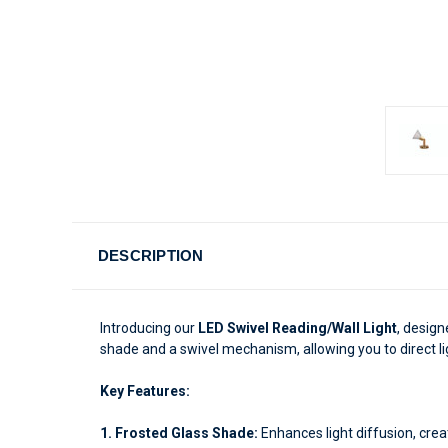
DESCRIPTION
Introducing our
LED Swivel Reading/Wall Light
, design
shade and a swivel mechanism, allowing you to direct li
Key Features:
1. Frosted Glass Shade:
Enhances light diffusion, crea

..............................

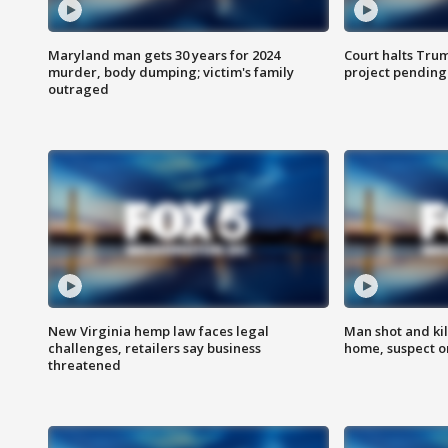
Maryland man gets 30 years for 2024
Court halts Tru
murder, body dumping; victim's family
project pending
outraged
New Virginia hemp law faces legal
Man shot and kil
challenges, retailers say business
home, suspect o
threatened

..............................

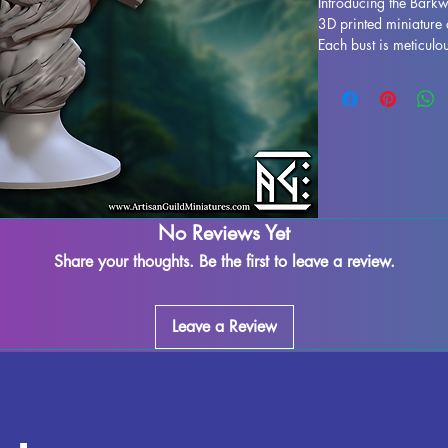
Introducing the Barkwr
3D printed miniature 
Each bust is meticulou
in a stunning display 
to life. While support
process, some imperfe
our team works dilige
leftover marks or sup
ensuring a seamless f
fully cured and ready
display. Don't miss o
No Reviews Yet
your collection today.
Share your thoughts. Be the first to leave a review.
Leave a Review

..............................

Task prompt
Your answer must be one number: the count of lines in the entries that contain the string "display".

Task answer
2